Would you please repeat exactly the entries below, starting at the line with "Tel. 212.627.6000" and ending at the line with "updating this blog", and nothing outside that range? Leave out the pictures.

### Data provided
--------------------------------

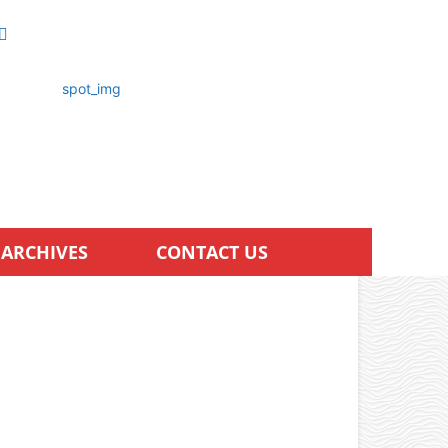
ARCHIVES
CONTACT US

--------------------------------

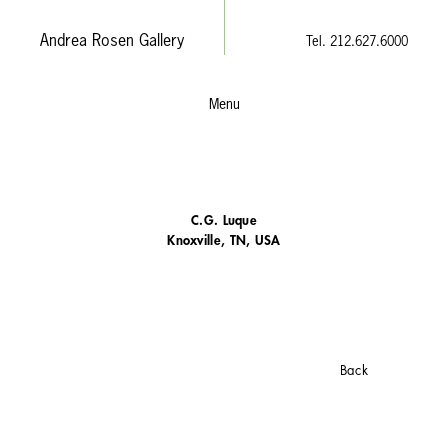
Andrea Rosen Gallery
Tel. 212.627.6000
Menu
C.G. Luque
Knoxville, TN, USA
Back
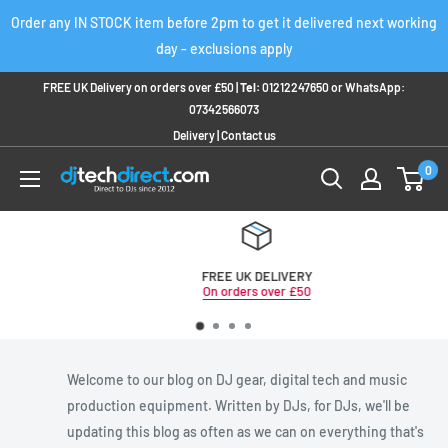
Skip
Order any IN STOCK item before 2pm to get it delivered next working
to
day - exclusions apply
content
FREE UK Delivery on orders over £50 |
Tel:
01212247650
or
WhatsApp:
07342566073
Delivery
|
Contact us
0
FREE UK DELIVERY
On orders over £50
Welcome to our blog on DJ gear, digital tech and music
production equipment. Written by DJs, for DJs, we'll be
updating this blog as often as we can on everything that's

--------------------------------

### Output below
Tel. 212.627.6000
Menu
C.G. Luque
Knoxville, TN, USA
Back
Skip
Order any IN STOCK item before 2pm to get it delivered next working
to
day - exclusions apply
content
FREE UK Delivery on orders over £50 |
Tel:
01212247650
or
WhatsApp:
07342566073
Delivery
|
Contact us
0
FREE UK DELIVERY
On orders over £50
Welcome to our blog on DJ gear, digital tech and music
production equipment. Written by DJs, for DJs, we'll be
updating this blog as often as we can on everything that's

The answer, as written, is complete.